If the user supplies a target like host:3306 and strict-probe is enabled, then under the current patch logic, that target will inevitably be dropped entirely. The reason is simple: httpx will try to probe it, fail (because 3306 is not an HTTP service), and return no results, which the strict-probe logic interprets as a signal to exclude the target from ALL templates.
But that behavior is incorrect, because while the target is not running an HTTP service, we DO have a number of templates that are specifically intended to scan MySQL on port 3306. Ex:
javascript/misconfiguration/mysql/mysql-empty-password.yaml
javascript/default-logins/mysql-default-login.yaml
javascript/enumeration/mysql/mysql-info.yaml
javascript/enumeration/mysql/mysql-show-variables.yaml
javascript/enumeration/mysql/mysql-user-enum.yaml
javascript/enumeration/mysql/mysql-show-databases.yaml
Those templates are explicitly designed to interact with MySQL, meaning they remain completely valid even if httpx cannot probe the host. So dropping the target solely because httpx fails ends up preventing a whole set of relevant, non-HTTP-protocol-based templates from running.

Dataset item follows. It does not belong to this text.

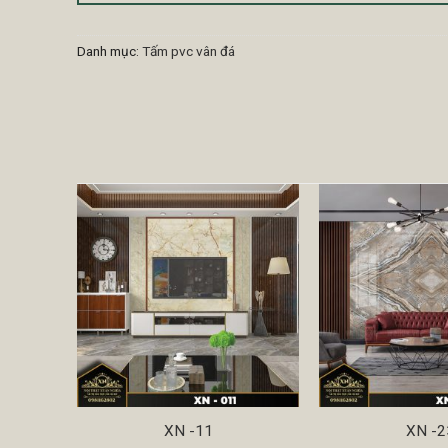
Danh mục:
Tấm pvc vân đá
XN -11
XN -2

That's the core of the issue: strict-probe should restrict HTTP-protocol-based templates when httpx fails, and it should NOT disqualify the target from all other protocol templates that operate independently of HTTP.

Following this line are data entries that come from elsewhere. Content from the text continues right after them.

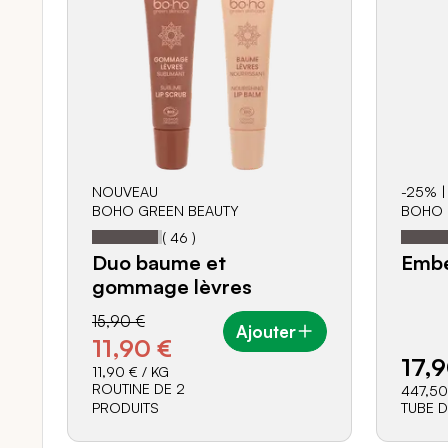
NOUVEAU
-25% |
BOHO GREEN BEAUTY
BOHO 
94
100
Notation:
% of
Notati
(
46
)
Duo baume et
Embe
gommage lèvres
15,90 €
Ajouter
11,90 €
17,9
11,90 €
/ KG
ROUTINE DE 2
447,50
PRODUITS
TUBE D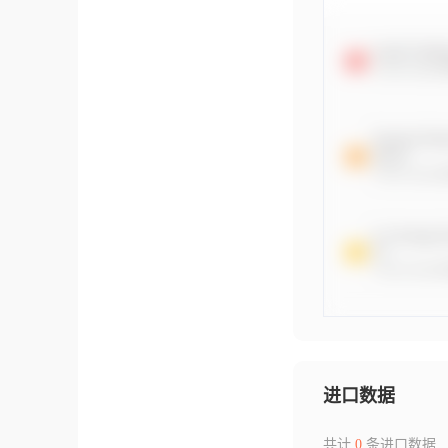
进口数据
共计
0
条进口数据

Yeah i agree, disabling all templates if http is not detected would be overly strict, we instead we should still check other port templates / protocols etc cc @tarunKoyalwar
Thanks for looping me in @dwisiswant0.
Regarding the naming proposed by @dogancanbakir: I agree that renaming it to -httpx-strict-probe (or similar) makes it much more explicit that this flag controls the behavior of the httpx integration specifically.
Regarding the logic concern: I strongly agree with @dwisiswant0's assessment. My original issue was indeed about the inefficiency and timeouts caused by sending HTTP requests to non-HTTP ports. However, completely dropping the target if the probe fails would lead to missed vulnerabilities on non-Web services (like the MySQL example mentioned).
The ideal behavior for this flag would be: If httpx probe fails → Skip ONLY http protocol templates → Continue scanning with network/javascript/dns templates.
This would solve the timeout performance issue without sacrificing coverage for other services.
Thanks for the clarification @sixteen250. I got the impression that the desired behavior was the completely skip the target from the following statement:
I would like a new flag (e.g., -strict-probe or -no-fallback) that changes this behavior. If the internal httpx probe returns 0 URLs (meaning the target is confirmed not to be a Web Service), Nuclei should immediately stop processing that host and not fallback to raw input scanning.
Anyway, I'll make necessary changes to the PR.
Thanks @dwisiswant0 and all for the input!